A: As long as there is continued viral transmission, there is the possibility that more variants could emerge. The more new infections there are, the more opportunities the virus has to mutate. The large number of unvaccinated people has definitely increased the likelihood of variants emerging since they can serve as incubators for the emergence of new strains of the virus.

Q: When will boosters be available, and who should get one?

A: The CDC recently announced it is developing a plan to offer booster shots this fall subject to a U.S. Food and Drug Administration (FDA) evaluation and determination of the safety and effectiveness of a third dose of the Pfizer and Moderna mRNA vaccines. Earlier in the month, the FDA authorized giving an additional dose of the Pfizer and Moderna vaccines boosters for special populations, such as those who have received an organ transplant or are significantly immunosuppressed. Studies have shown that these individuals have a lower likelihood of responding to the usual primary vaccination series (i.e., two injections for Pfizer and Moderna, one for Johnson & Johnson).

Q: Can people who had the Johnson & Johnson vaccine get the Moderna or Pfizer vaccines as a booster? Or vice versa?

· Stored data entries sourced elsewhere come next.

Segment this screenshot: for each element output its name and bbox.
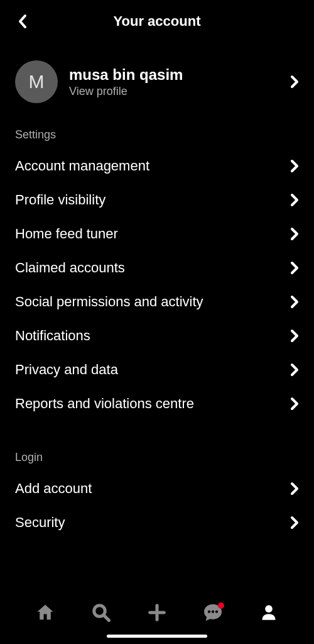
svg-line-1 xyxy=(104,615,109,620)
row-social-permissions[interactable]: Social permissions and activity xyxy=(0,285,314,319)
row-privacy-data[interactable]: Privacy and data xyxy=(0,353,314,387)
row-label: Add account xyxy=(15,480,92,497)
tab-messages[interactable] xyxy=(199,599,227,626)
row-label: Notifications xyxy=(15,328,90,344)
row-security[interactable]: Security xyxy=(0,506,314,540)
home-icon xyxy=(36,603,55,622)
chevron-right-icon xyxy=(290,159,299,173)
row-label: Account management xyxy=(15,158,149,174)
row-label: Privacy and data xyxy=(15,362,118,378)
home-indicator xyxy=(107,635,207,638)
login-section-label: Login xyxy=(0,438,314,472)
back-button[interactable] xyxy=(14,13,31,30)
row-claimed-accounts[interactable]: Claimed accounts xyxy=(0,251,314,285)
row-reports-violations[interactable]: Reports and violations centre xyxy=(0,387,314,421)
row-notifications[interactable]: Notifications xyxy=(0,319,314,353)
row-home-feed-tuner[interactable]: Home feed tuner xyxy=(0,217,314,251)
person-icon xyxy=(260,604,278,621)
row-label: Profile visibility xyxy=(15,192,106,208)
chevron-right-icon xyxy=(290,516,299,530)
avatar: M xyxy=(15,60,58,103)
header: Your account xyxy=(0,0,314,43)
row-label: Security xyxy=(15,514,65,531)
tab-home[interactable] xyxy=(31,599,59,626)
row-label: Social permissions and activity xyxy=(15,294,203,310)
svg-point-4 xyxy=(208,611,210,613)
row-label: Home feed tuner xyxy=(15,226,118,242)
chevron-right-icon xyxy=(290,75,299,89)
chevron-right-icon xyxy=(290,193,299,207)
view-profile-label: View profile xyxy=(69,85,279,98)
settings-list: Account management Profile visibility Ho… xyxy=(0,149,314,421)
chevron-right-icon xyxy=(290,482,299,496)
chevron-right-icon xyxy=(290,227,299,241)
settings-section-label: Settings xyxy=(0,116,314,149)
row-account-management[interactable]: Account management xyxy=(0,149,314,183)
chevron-right-icon xyxy=(290,295,299,309)
page-title: Your account xyxy=(114,13,201,30)
svg-point-5 xyxy=(212,611,214,613)
profile-text: musa bin qasim View profile xyxy=(69,66,279,98)
chevron-right-icon xyxy=(290,397,299,411)
chevron-right-icon xyxy=(290,329,299,343)
avatar-initial: M xyxy=(29,71,45,92)
row-label: Reports and violations centre xyxy=(15,396,194,412)
search-icon xyxy=(92,603,111,622)
row-label: Claimed accounts xyxy=(15,260,125,276)
tab-profile[interactable] xyxy=(255,599,283,626)
plus-icon xyxy=(148,603,166,622)
chevron-right-icon xyxy=(290,363,299,377)
svg-point-7 xyxy=(265,605,273,613)
tab-search[interactable] xyxy=(87,599,115,626)
notification-badge xyxy=(218,602,224,609)
row-profile-visibility[interactable]: Profile visibility xyxy=(0,183,314,217)
profile-name: musa bin qasim xyxy=(69,66,279,84)
row-add-account[interactable]: Add account xyxy=(0,472,314,506)
chevron-left-icon xyxy=(18,14,28,29)
profile-row[interactable]: M musa bin qasim View profile xyxy=(0,43,314,116)
chevron-right-icon xyxy=(290,261,299,275)
tab-create[interactable] xyxy=(143,599,171,626)
login-list: Add account Security xyxy=(0,472,314,540)
svg-point-6 xyxy=(215,611,218,613)
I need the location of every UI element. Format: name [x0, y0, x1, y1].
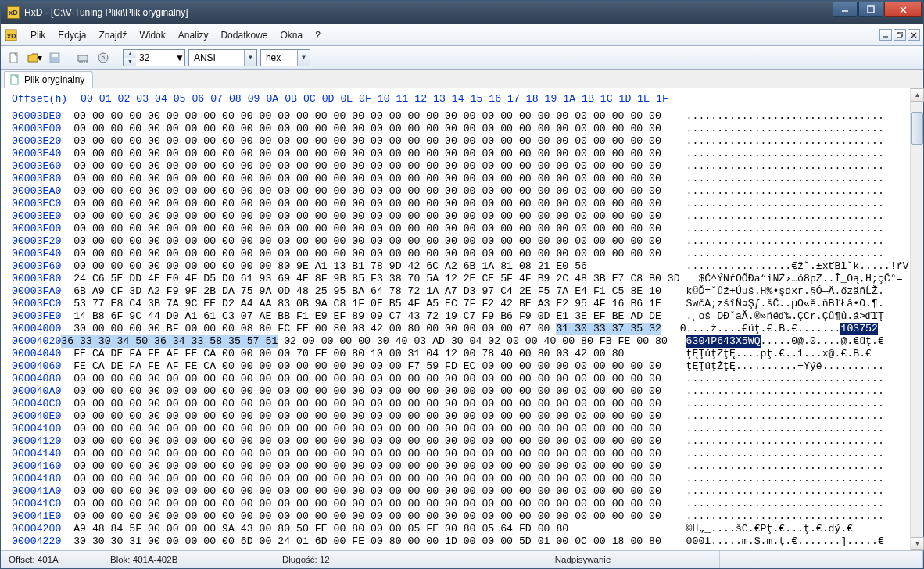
status-length: Długość: 12	[274, 551, 446, 568]
menu-app-icon: xD	[4, 28, 18, 42]
window-title: HxD - [C:\V-Tuning Pliki\Plik oryginalny…	[24, 7, 832, 18]
mdi-restore-button[interactable]	[894, 29, 906, 41]
document-tabs: Plik oryginalny	[1, 70, 923, 88]
toolbar: ▾ ▲▼ ▼ ▼ ▼	[1, 46, 923, 70]
dropdown-icon[interactable]: ▼	[175, 52, 184, 63]
dropdown-icon[interactable]: ▼	[297, 50, 310, 66]
svg-rect-8	[897, 34, 901, 38]
menu-analizy[interactable]: Analizy	[172, 27, 215, 43]
svg-rect-14	[52, 54, 58, 57]
spin-up-icon[interactable]: ▲	[124, 50, 136, 58]
encoding-input[interactable]	[189, 50, 244, 66]
hex-editor[interactable]: Offset(h) 00 01 02 03 04 05 06 07 08 09 …	[1, 88, 923, 550]
menu-znajdź[interactable]: Znajdź	[92, 27, 133, 43]
maximize-button[interactable]	[858, 2, 883, 17]
disk-icon[interactable]	[95, 49, 112, 66]
statusbar: Offset: 401A Blok: 401A-402B Długość: 12…	[1, 550, 923, 568]
menu-?[interactable]: ?	[309, 27, 327, 43]
open-file-icon[interactable]: ▾	[26, 49, 43, 66]
bytes-per-row-input[interactable]	[136, 50, 175, 66]
svg-point-21	[102, 56, 105, 59]
tab-plik-oryginalny[interactable]: Plik oryginalny	[4, 71, 93, 88]
vertical-scrollbar[interactable]: ▲ ▼	[910, 88, 923, 550]
svg-rect-1	[868, 6, 874, 13]
spin-down-icon[interactable]: ▼	[124, 58, 136, 66]
menu-widok[interactable]: Widok	[133, 27, 171, 43]
mdi-close-button[interactable]	[908, 29, 920, 41]
close-button[interactable]	[884, 2, 922, 17]
dropdown-icon[interactable]: ▼	[244, 50, 256, 66]
menu-plik[interactable]: Plik	[24, 27, 52, 43]
file-icon	[9, 74, 20, 85]
ram-icon[interactable]	[74, 49, 91, 66]
status-block: Blok: 401A-402B	[102, 551, 274, 568]
menubar: xD PlikEdycjaZnajdźWidokAnalizyDodatkowe…	[1, 24, 923, 46]
save-file-icon[interactable]	[46, 49, 63, 66]
status-mode: Nadpisywanie	[446, 551, 720, 568]
mdi-minimize-button[interactable]	[879, 29, 892, 41]
encoding-combo[interactable]: ▼	[188, 49, 257, 66]
base-input[interactable]	[261, 50, 297, 66]
status-offset: Offset: 401A	[1, 551, 102, 568]
new-file-icon[interactable]	[5, 49, 23, 66]
tab-label: Plik oryginalny	[24, 74, 84, 85]
menu-okna[interactable]: Okna	[274, 27, 309, 43]
svg-rect-15	[78, 55, 88, 61]
bytes-per-row-spinner[interactable]: ▲▼ ▼	[123, 49, 185, 66]
scroll-up-icon[interactable]: ▲	[911, 88, 924, 102]
main-window: xD HxD - [C:\V-Tuning Pliki\Plik orygina…	[0, 0, 924, 569]
base-combo[interactable]: ▼	[260, 49, 310, 66]
scroll-thumb[interactable]	[911, 112, 923, 145]
app-icon: xD	[7, 6, 20, 19]
menu-edycja[interactable]: Edycja	[52, 27, 92, 43]
minimize-button[interactable]	[833, 2, 858, 17]
menu-dodatkowe[interactable]: Dodatkowe	[214, 27, 274, 43]
titlebar[interactable]: xD HxD - [C:\V-Tuning Pliki\Plik orygina…	[1, 1, 923, 24]
scroll-down-icon[interactable]: ▼	[911, 537, 924, 550]
svg-text:xD: xD	[7, 32, 16, 40]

A: There is no recommendation to get the Moderna or Pfizer vaccines as a booster if someone originally received the Johnson & Johnson vaccine, or vice versa. The regulations regarding Emergency Use Authorization require that health care providers only provide the authorized vaccines according to the instructions from the FDA, and the current instructions do not allow for such attempts at boosting. However, there are several clinical trials underway to assess different boosting and mix-and-match vaccination strategies, so there are opportunities for people to get an additional vaccine dose in a controlled research setting, including here at GW.